#47: Blank Check
Blank Stares Are All I See From This Show

NBC: (January 1975 - July 1975)

Back in the 1970s, ESP was all the rage.  You couldn't step outside your house without being hit with a story about how a person used ESP to pick the right lottery numbers or used their ESP skills to bend spoons or various feats that are impossible to do with just the human mind.  Oddly enough, ESP actually was a main focus on game shows during that time, especially Match Game.  But then the ESP Party was debunked by the government, but that doesn't stop people today from believing that ESP actually exists.  But in 1975, Jack Barry decided that it would be a great mechanic for a game show.  So, from the same genius game show mind that gave us The Joker's Wild, Tic Tac Dough, Concentration (Yes, he invented it and later sold it to NBC.), and Twenty-One, comes one of the most brainless shows in the history of game shows. It's time for Blank Check.

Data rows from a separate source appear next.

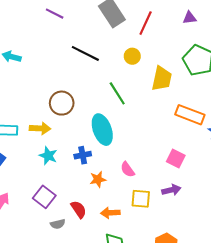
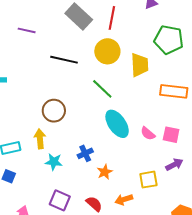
yellow circle: (132, 56) -> (107, 51), size x1.6
yellow arrow: (40, 128) -> (40, 139), turned -84
cyan ellipse: (102, 130) -> (117, 124), moved
pink semicircle: (128, 169) -> (148, 133), moved

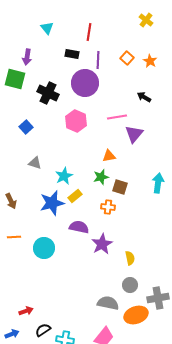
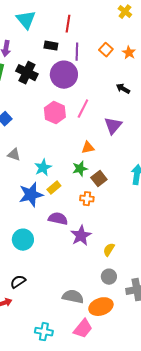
cyan triangle: (47, 28) -> (26, 20), size x1.5
black cross: (48, 93) -> (27, 73), moved
pink line: (117, 117) -> (83, 109), moved, turned -54
brown square: (120, 187) -> (99, 179), turned 35
yellow semicircle: (130, 258) -> (109, 250), turned -136
gray semicircle: (108, 303) -> (73, 297), moved
orange ellipse: (136, 315) -> (101, 307), moved
black semicircle: (43, 330) -> (18, 282), moved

Hosting this train-wreck was one of the most underrated emcees of his day, Art James.  After helming The Who, What & Where Game for 5 years, he landed onto this show.  How he wound up on this pile is way beyond me.  He does have some enthusiasm for the show, which is more that can be said for the audience, which sometimes is dead silent during the proceedings.  The announcer, Johnny Jacobs, who was also the announcer of The Joker's Wild at that time, does his usual good job, but these two guys can't make up for a really lackluster show.

I just wanted to get started with the set.  This has to be one of the most bland, boring sets that I've ever seen.  All there is on this set is 5 podiums on one side for the challengers, the checkwriter position where the plywood duplicate numbers, his podium where the numbers randomize & the big check behind him & finally the big number jumbler where the 5 numbers in the check are shown.  Even by 1975 Standards, this doesn't sound or look exciting.

The format, oh god.  How do I put this delicately?  Oh, I know.  It's utter garbage and uninteresting at all.  The Checkwriter must pull a lever in order to get the 5 numbers he must use for his check.  Admittedly, the way it's show is pretty cool, but that's where the compliments end.

In order to get a number on the check, the checkwriter must fool a challenger.  But in order to even do that, the 5 other contestants must answer a connecting word question.  An example of one would be, "Give me the word that connects both students and a group of fish."  The first contestant to buzz in with the right answer would win the right to usurp control from the checkwriter and take their place.  The questioning, is average at best, but here's what makes Blank Check horrid.

How do you earn money on this show?  You have to make sure you can fool your challenger.  The challenger uses all of their ESP skills in their brains and have to guess what the checkwriter selected to put in their check.  If the Checkwriter fools the challenger, then the number selected goes into the first slot of the check.  If the Challenger is successful, then the checkwriter steps down and the challenger takes their place and the process starts all over.

Wow, talk about excitement.  The tension of picking numbers in order to fill out a check.  Surely this must have gone over well in the pitch meeting that Jack Barry had with then Vice President at that time Lin Bolen.  I'm sure that she would have thought this would have been a super success.

Anyways, this process continues until a checkwriter has filled out the first three digits in the check, then we play for that all-important fourth digit.  How do we do that?  Well, seeing as the audience is dead, let's involve the audience.

The final number is won by trying to predict what prize the audience member has selected.  The Audience member picks from a selection of 4 prizes, ranging in value from around $100 to a prize a tad over $1,000.  If the audience member fools the contestant, they win that prize.  If the audience member fools the contestant 3 times, they win the 4th prize & the checkwriter must vacate his position.  If the Checkwriter correctly guesses the prize, they get to go for the 4th number.  How does the 4th number get selected?

That's right, we play the same boring front game as usual.  If the checkwriter fools the contestant, they get the full check.  If not, then he loses his place to the challenger.  Talk about your unoriginal ideas for a format.  If anybody cares, and I doubt you do because you probably fell asleep just looking at the pictures and reading my descriptions, out of the 6 contestants that play that entire week, the contestant that writes the biggest singular check wins the grand prize of the week, a brand new car.  To be perfectly honest, it does nothing.

And yet this show lasted 6 months.  Go figure.  One of the most boring shows in game show history, with a horrible premise, bad presentation, and even worse execution makes this show thankful it didn't go 13 and out.  When asked about this show, host Art James called this show, "Blank Mind".  He's thinking the same thing I am, once I saw this show.  There's nothing exciting or interesting about this show at all.  Aside from Art James and his bombastic way of presenting, you'd think you were watching a local production rather than something done for NBC.